* _SUPPLIED MATERIAL_:
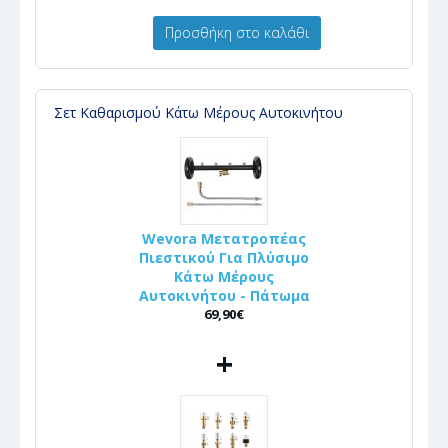
Προσθήκη στο καλάθι
Σετ Καθαρισμού Κάτω Μέρους Αυτοκινήτου
Wevora Μετατροπέας
Πιεστικού Για Πλύσιμο
Κάτω Μέρους
Αυτοκινήτου - Πάτωμα
69,90€
+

* _EXERCISE REQUIREMENTS_:
Copy everything in the records above except the pictures, exactly as written.

* _OUTPUT OF THE TASK_:
Προσθήκη στο καλάθι
Σετ Καθαρισμού Κάτω Μέρους Αυτοκινήτου
Wevora Μετατροπέας
Πιεστικού Για Πλύσιμο
Κάτω Μέρους
Αυτοκινήτου - Πάτωμα
69,90€
+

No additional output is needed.